(Extracted page text data)
_ _ _ _

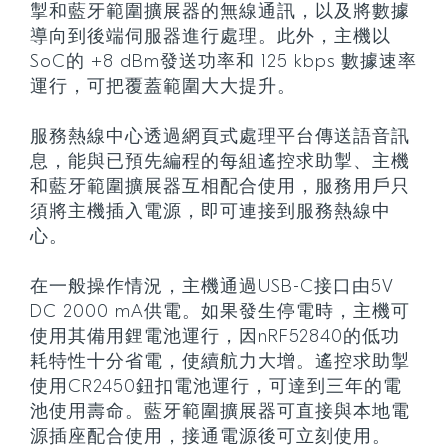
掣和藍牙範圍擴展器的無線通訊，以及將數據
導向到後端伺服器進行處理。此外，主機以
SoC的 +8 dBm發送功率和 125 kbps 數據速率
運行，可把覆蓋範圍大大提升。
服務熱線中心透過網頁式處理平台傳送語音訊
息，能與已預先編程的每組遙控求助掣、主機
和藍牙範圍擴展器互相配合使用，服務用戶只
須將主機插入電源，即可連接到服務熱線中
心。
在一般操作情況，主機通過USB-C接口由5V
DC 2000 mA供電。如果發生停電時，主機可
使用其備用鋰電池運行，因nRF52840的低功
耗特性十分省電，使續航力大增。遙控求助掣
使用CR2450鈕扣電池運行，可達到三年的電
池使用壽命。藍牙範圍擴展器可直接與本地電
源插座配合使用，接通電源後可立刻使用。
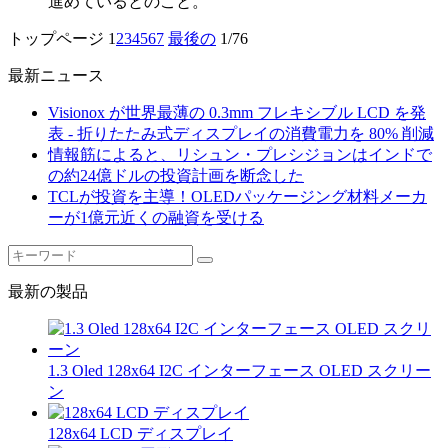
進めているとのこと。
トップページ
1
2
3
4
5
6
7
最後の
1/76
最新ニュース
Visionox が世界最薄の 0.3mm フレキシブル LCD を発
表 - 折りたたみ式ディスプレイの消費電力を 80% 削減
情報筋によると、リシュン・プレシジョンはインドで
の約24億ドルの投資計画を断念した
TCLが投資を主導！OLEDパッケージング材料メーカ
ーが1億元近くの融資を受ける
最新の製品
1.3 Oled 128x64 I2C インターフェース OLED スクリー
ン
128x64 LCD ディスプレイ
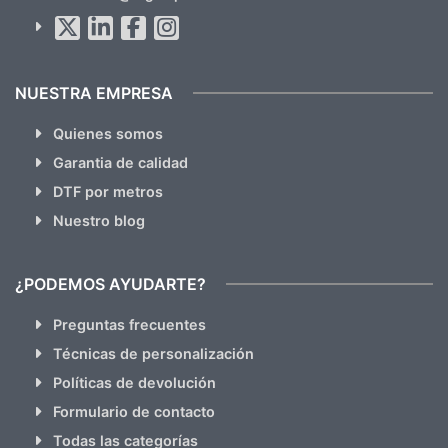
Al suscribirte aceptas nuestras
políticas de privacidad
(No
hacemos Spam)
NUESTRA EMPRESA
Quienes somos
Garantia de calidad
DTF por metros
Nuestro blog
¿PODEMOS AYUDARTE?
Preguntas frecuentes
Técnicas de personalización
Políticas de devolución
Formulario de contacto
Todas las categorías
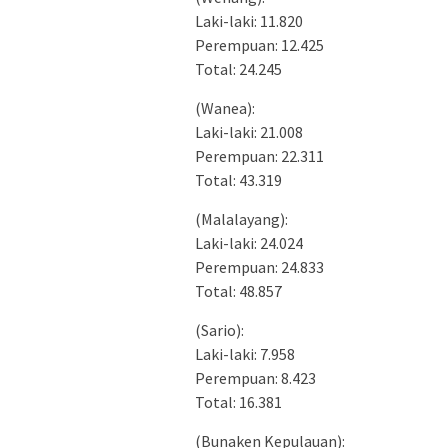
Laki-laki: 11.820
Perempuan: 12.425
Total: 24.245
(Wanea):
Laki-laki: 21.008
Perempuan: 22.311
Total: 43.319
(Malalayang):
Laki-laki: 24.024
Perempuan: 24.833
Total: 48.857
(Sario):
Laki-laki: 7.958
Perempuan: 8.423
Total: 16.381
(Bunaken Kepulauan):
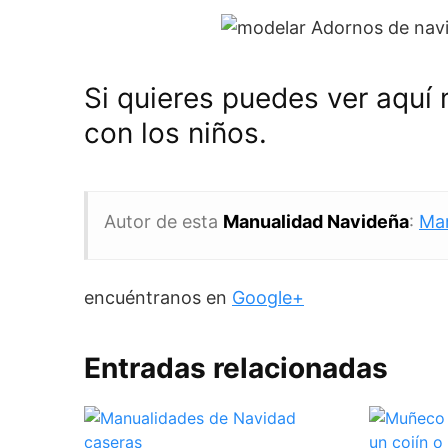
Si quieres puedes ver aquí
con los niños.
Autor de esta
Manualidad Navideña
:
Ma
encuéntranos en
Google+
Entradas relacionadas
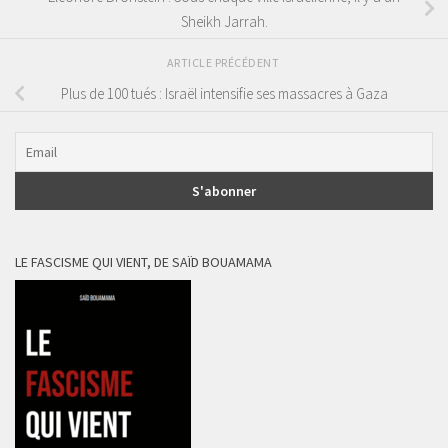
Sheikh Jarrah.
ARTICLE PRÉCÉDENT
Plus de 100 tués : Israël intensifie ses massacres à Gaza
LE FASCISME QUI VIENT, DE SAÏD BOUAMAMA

_ _ _ _

* _What you have to do_
Give the data again word for word, without pictures.

* _Task answer_
掣和藍牙範圍擴展器的無線通訊，以及將數據
導向到後端伺服器進行處理。此外，主機以
SoC的 +8 dBm發送功率和 125 kbps 數據速率
運行，可把覆蓋範圍大大提升。
服務熱線中心透過網頁式處理平台傳送語音訊
息，能與已預先編程的每組遙控求助掣、主機
和藍牙範圍擴展器互相配合使用，服務用戶只
須將主機插入電源，即可連接到服務熱線中
心。
在一般操作情況，主機通過USB-C接口由5V
DC 2000 mA供電。如果發生停電時，主機可
使用其備用鋰電池運行，因nRF52840的低功
耗特性十分省電，使續航力大增。遙控求助掣
使用CR2450鈕扣電池運行，可達到三年的電
池使用壽命。藍牙範圍擴展器可直接與本地電
源插座配合使用，接通電源後可立刻使用。
進めているとのこと。
トップページ
1
2
3
4
5
6
7
最後の
1/76
最新ニュース
Visionox が世界最薄の 0.3mm フレキシブル LCD を発
表 - 折りたたみ式ディスプレイの消費電力を 80% 削減
情報筋によると、リシュン・プレシジョンはインドで
の約24億ドルの投資計画を断念した
TCLが投資を主導！OLEDパッケージング材料メーカ
ーが1億元近くの融資を受ける
最新の製品
1.3 Oled 128x64 I2C インターフェース OLED スクリー
ン
128x64 LCD ディスプレイ
Al suscribirte aceptas nuestras
políticas de privacidad
(No
hacemos Spam)
NUESTRA EMPRESA
Quienes somos
Garantia de calidad
DTF por metros
Nuestro blog
¿PODEMOS AYUDARTE?
Preguntas frecuentes
Técnicas de personalización
Políticas de devolución
Formulario de contacto
Todas las categorías
Laki-laki: 11.820
Perempuan: 12.425
Total: 24.245
(Wanea):
Laki-laki: 21.008
Perempuan: 22.311
Total: 43.319
(Malalayang):
Laki-laki: 24.024
Perempuan: 24.833
Total: 48.857
(Sario):
Laki-laki: 7.958
Perempuan: 8.423
Total: 16.381
(Bunaken Kepulauan):
Si quieres puedes ver aquí
con los niños.
Autor de esta
Manualidad Navideña
:
Ma
encuéntranos en
Google+
Entradas relacionadas
Sheikh Jarrah.
ARTICLE PRÉCÉDENT
Plus de 100 tués : Israël intensifie ses massacres à Gaza
LE FASCISME QUI VIENT, DE SAÏD BOUAMAMA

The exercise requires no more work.